- Why are there so few OpenCL Compression algorithms?
- Can we bring OpenCL to more places?
Your most basic but sometimes useful approach. This says "5e"s to generate "eeeee". This only reduces your size if you have good clustering. Clustering can be improved with Barrow's Wheeler Transform (BWT) or others.
You start with a symbol alphabet, "abcdefg..." or [0,1,2,3,4,5,...] then when you see the symbol you emit the index it currently exists in, then move that symbol to the front of the list after use. This is a transform that can help clustering and shift your data towards zero if symbols are often repeated next to one another.
If you have the set: [0,1,2,3,4,5,6,7,...] there are only unique symbols so it is difficult compress with RLE or MTF. If we transform this to relative delta between symbols we get: (first symbol has to be literal or assume start from zero) [0,1,1,1,1,1,1,1,...] This transformed set is easily compressible with RLE.
We build prefix codes to traverse a tree. Traditionally this takes two passes. The first pass we generate the distribution of symbols. The second pass we construct a tree based on the distribution we found. This lets us assign the shortest prefix/path to the most frequent symbol.
The downside of this is we need ceil(entropy bits) so we can add a bit per symbol in the worst case.
To solve the two pass problem Dynamic Huffman Trees exist where we change the weights as we read symbols.
Build a dictionary of symbols, then emit the index of the symbol we see. If our symbols are long or occur frequently, we will get compression gains.
If our dictionary has a large index, and words are unique or infrequent, then we won't gain much.
For formats like JSON we have "objects" This interleaves potentially similar fields. If we have knowledge of our data format, we can transpose these interleaved objects into parallel arrays.
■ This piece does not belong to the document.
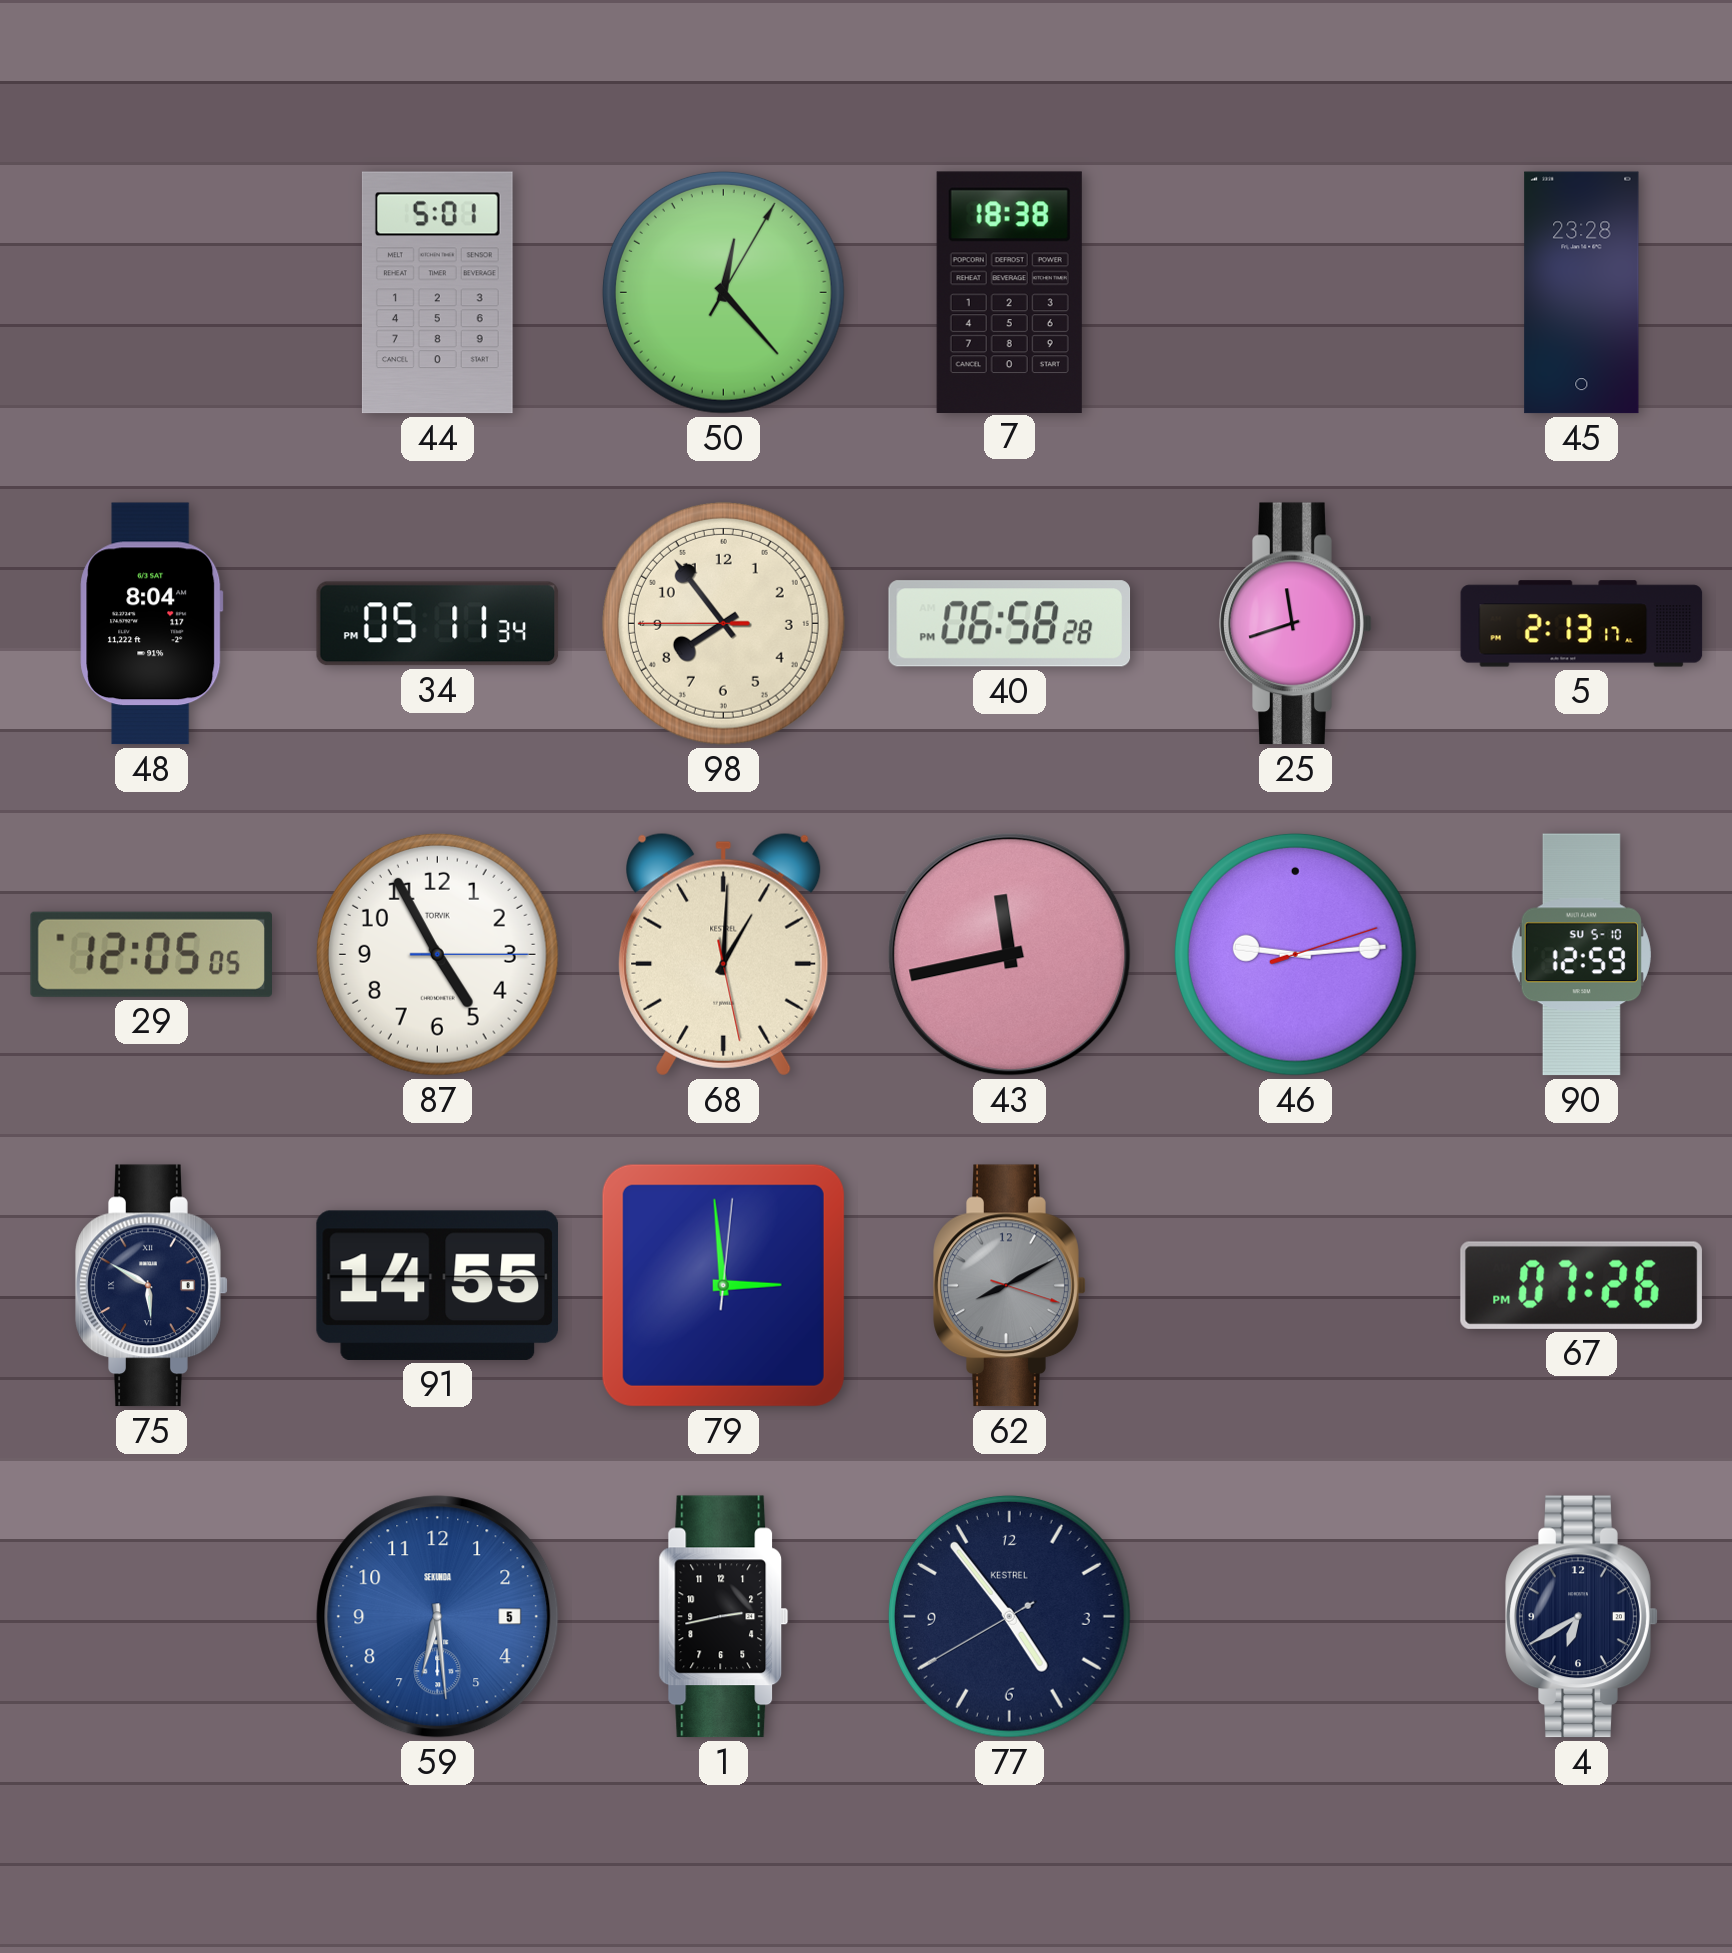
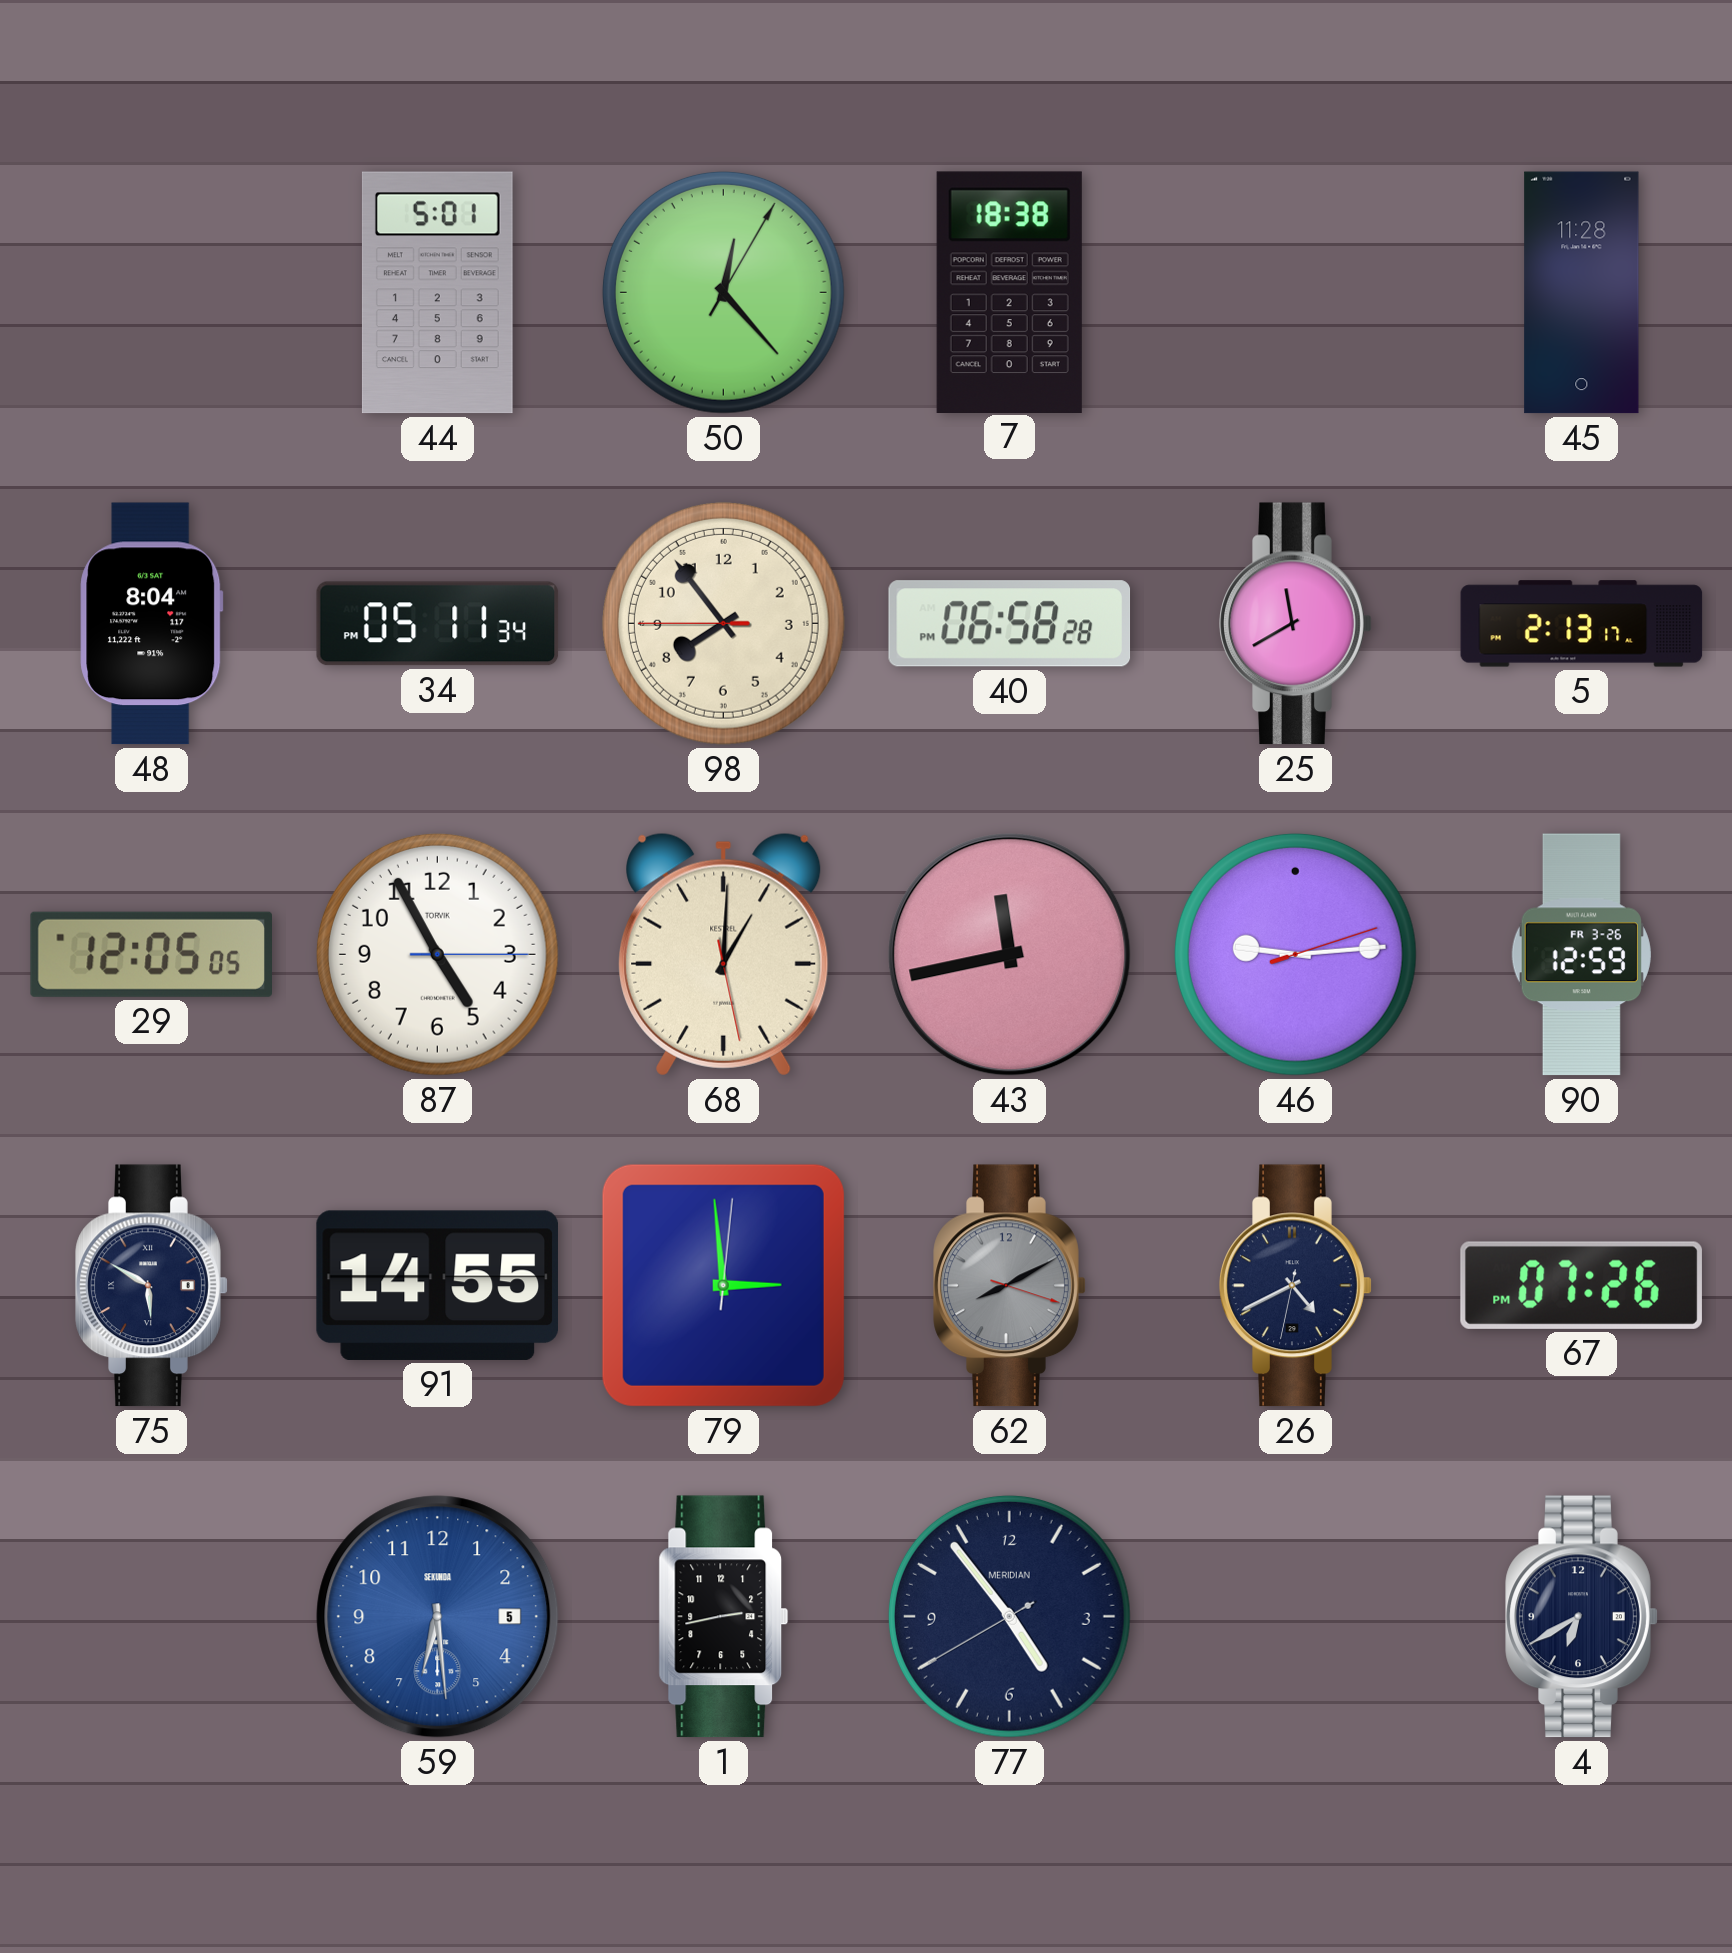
45: 23:28 -> 11:28
25: 11:42 -> 11:40
90 date: SU 5-10 -> FR 3-26
26: none -> 4:40
77 brand: KESTREL -> MERIDIAN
UPDATE: Ok, maybe lyndon words aren't what I thought. I thought I read about them in passing and they were a way to break "banana" up into tokens/codewords of {ba}{na} We could then use those tokens to build a huffman tree or similar.
I tried digging into wikipedia and white papers and it is pretty heavy stuff about lie groups.
- Am I thinking of something else?
- We want a greedy algorithm to break a stream into long codewords
/* Lyndon words are a way to generate symbols that can be used to describe a stream. Instead of having a bit or byte boundary, we can generate lyndon words for a set, then use dense coding or huffman coding to encode a data stream.
-
What if we used lyndon words before BWT?
- Lyndon words can be variable length I think? We can probably work around that, but it would be awkward.
- If we did this, then we'd get good runs of lyndon words, which could give good compression.
-
What if we used LZ77 on lyndon words?
-
What if we used Lyndon words, then move to front? */
BWT takes an input and creates a matrix from the input vector where each row is a rotated variant. Once it has constructed the matrix of variants it sorts the rows.
it emits the final column, (and optionally the row index of what the original input is) This lets us reverse this transformation. BWT for some reason or another tends to improve symbol grouping.
input: [1, 2, 3]
BWT Step 1 (make a matrix) [1, 2, 3] [3, 1, 2] [2, 3, 1]
BWT Step 2 (sort matrix by row) [1, 2 ,3] [2, 3, 1] [3, 2, 1]
We would emit [1, 2, 3] and index 1
(OK, I shifted the wrong direction. Usually you want to select the LAST column, but I shifted the other way, so I want the first column) We detected the above error because [3,1,1] is missing a 2 so we could never reconstruct [1,2,3]
Related to BWT, one of the properties of the determinant of a matrix is the area or volume of the parallel-ogram/piped You can do any linear transform on a row or column and this won't change, though you have to keep a "journal" e.g. If you have: [2,4,6] [4,6,8] [6,8,10]
we could either start by subtracting rows/columns or dividing them. If we factors a 2 from each row, we know the area is (2 * 2 * 2) * [1,2,3] [2,3,4] [3,4,5]
We could then subtract rows/columns and swap them around. If we kept a similar journal for these operations, we should end up at or near RREF and be invertible with our journal.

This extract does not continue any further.